This is a baseline system for the feedback comment generation@GenChal2022 This system is an encoder-decoder with a copy mechanism based on a pointer generator netowork. The implementation is based on fairseq.
- Python 3.7+
- Install the required libraries:
$ pip install -r requirements.txt
Download FCG dataset from https://fcg.sharedtask.org/ and unzip to data/train_dev
.
Convert to fairseq compatible format using the following shell script.
$ src/preprocess_train_dev.sh -i data/train_dev -o data/fcg-bin
Train a model based on a pointer generator netowork.
$ fairseq-train \
data/fcg-bin --task fcg --arch fcg \
--optimizer adam --lr 0.001 \
--max-tokens 1024 --max-epoch 50 \
--eval-bleu --eval-bleu --best-checkpoint-metric bleu \
--maximize-best-checkpoint-metric \
--user-dir src \
--save-dir results/fcg_baseline
First, output in the form of one tokenized comment per line by fairseq-generate
.
$ fairseq-generate \
data/fcg-bin --task fcg \
--path results/fcg_baseline/checkpoint_best.pt \
--batch-size 128 --beam 5 \
--user-dir src --gen-subset valid | grep '^H' | LC_ALL=C sort -V | cut -f3 > results/fcg_baseline/DEV.prep_feedback_comment.out
Then, convert to a submission format.
$ python src/postprocess.py -i data/train_dev/DEV.prep_feedback_comment.public.tsv -s results/fcg_baseline/DEV.prep_feedback_comment.out -m data/train_dev/spm.model -o results/fcg_baseline/DEV.prep_feedback_comment.out.tsv
Compute precision, recall and f1 score based on sentence BLEU using SacreBLEU. You should provide detokenized system outputs file.
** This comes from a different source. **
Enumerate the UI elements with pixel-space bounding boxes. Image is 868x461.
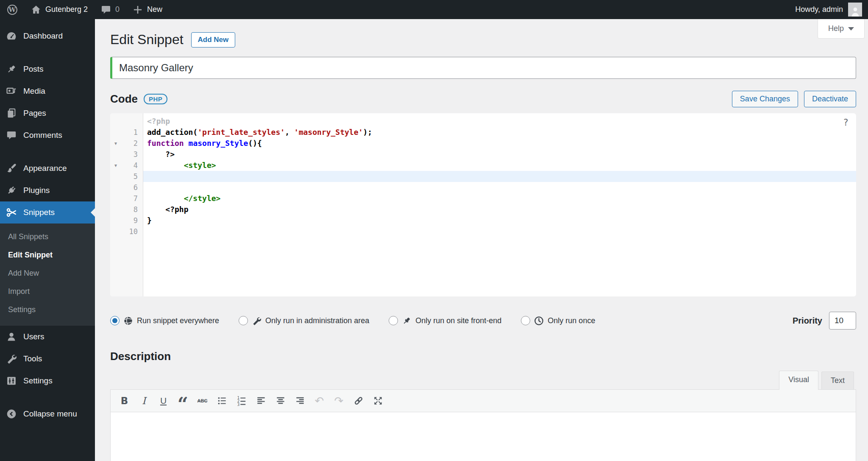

$ python src/evaluate_bleu.py -i results/fcg_baseline/DEV.prep_feedback_comment.out.tsv -r data/train_dev/DEV.prep_feedback_comment.public.tsv
BLEU precision: 46.341357634752534
BLEU recall: 46.341357634752534
BLEU F1: 46.341357634752534
$ python src/evaluate_bleu.py -i results/fcg_baseline/DEV.prep_feedback_comment.out.tsv -r data/train_dev/DEV.prep_feedback_comment.public.tsv -v
...
Input: So restaurants divide the area [[in to]] two sections .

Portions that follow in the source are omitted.